Block column family:

Key Data
fc2fc152-9526-4e33-9df2-dba070e39c63 [(0,BLOCK0DATA), (1,BLOCK1DATA)…]

Pathmap column family:

Key Data
/ 9d194247-ac93-40ea-baa7-17a4c0c35cdf
/testfile fc2fc152-9526-4e33-9df2-dba070e39c63

This enabled me to get hard links working very easily, just by adding extra directory and pathmap entries for them, pointing at existing inodes. I used this model for quite a while, and hadn’t noticed any problem with it because I had forgotten to implement the rename() function (ie, for mv). It wasn’t until I tried building a debian package from source on CassaFS that it failed, and when I tried implementing this, I realised that mapping pathnames wasn’t going to work when renaming a directory, because every file underneath that directory would need to have its pathmap updated.

At that point, I saw it would be necessary to traverse the whole directory tree on every file lookup, to find its inode, and then just give the root inode a UUID of 00000000-0000-0000-0000-000000000000, so that it can be found easily.
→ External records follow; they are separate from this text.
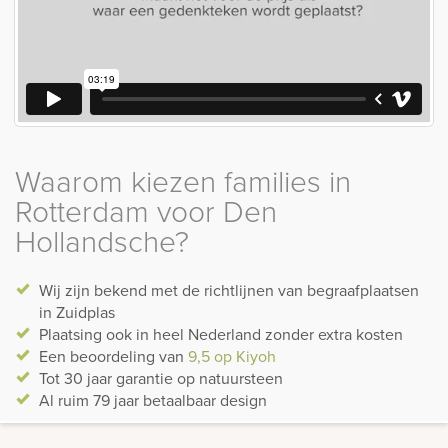
Waarom kiezen families in
Rotterdam voor Den
Hollandsche?
Wij zijn bekend met de richtlijnen van begraafplaatsen
in Zuidplas
Plaatsing ook in heel Nederland zonder extra kosten
Een beoordeling van
9,5 op Kiyoh
Tot 30 jaar garantie op natuursteen
Al ruim 79 jaar betaalbaar design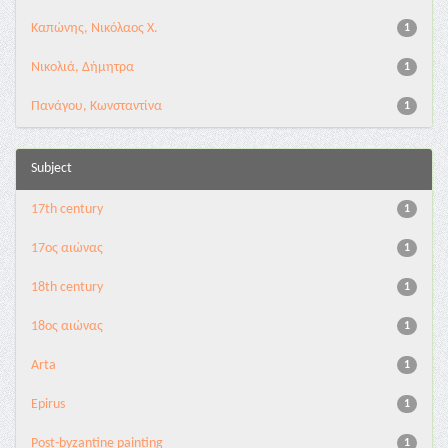
Καπώνης, Νικόλαος Χ.
1
Νικολιά, Δήμητρα
1
Πανάγου, Κωνσταντίνα
1
Subject
17th century
1
17ος αιώνας
1
18th century
1
18ος αιώνας
1
Arta
1
Epirus
1
Post-byzantine painting
1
This way, I could use UUIDs as the Directory column family index, and do away with the Pathmap column family entirely.

Inode column family:

Key Data
00000000-0000-0000-0000-000000000000 uid: 0, gid: 0, mode: 0755, … etc
fc2fc152-9526-4e33-9df2-dba070e39c63 uid: 0, gid: 0, mode: 0644, … etc
74efdba6-57d4-4b73-94cc-74b34d452194 uid: 0, gid: 0, mode: 0755, … etc

Directory column family:

Key Data
00000000-0000-0000-0000-000000000000 [ (‘.’, 00000000-0000-0000-0000-000000000000 ), (‘..’, 00000000-0000-0000-0000-000000000000), (‘testfile’, fc2fc152-9526-4e33-9df2-dba070e39c63), (‘testdir’, 74efdba6-57d4-4b73-94cc-74b34d452194)]
74efdba6-57d4-4b73-94cc-74b34d452194 [(‘.’, 74efdba6-57d4-4b73-94cc-74b34d452194), (‘..’, 900000000-0000-0000-0000-000000000000)]

Block column family:

Key Data
fc2fc152-9526-4e33-9df2-dba070e39c63 [(0,BLOCK0DATA), (1,BLOCK1DATA)…]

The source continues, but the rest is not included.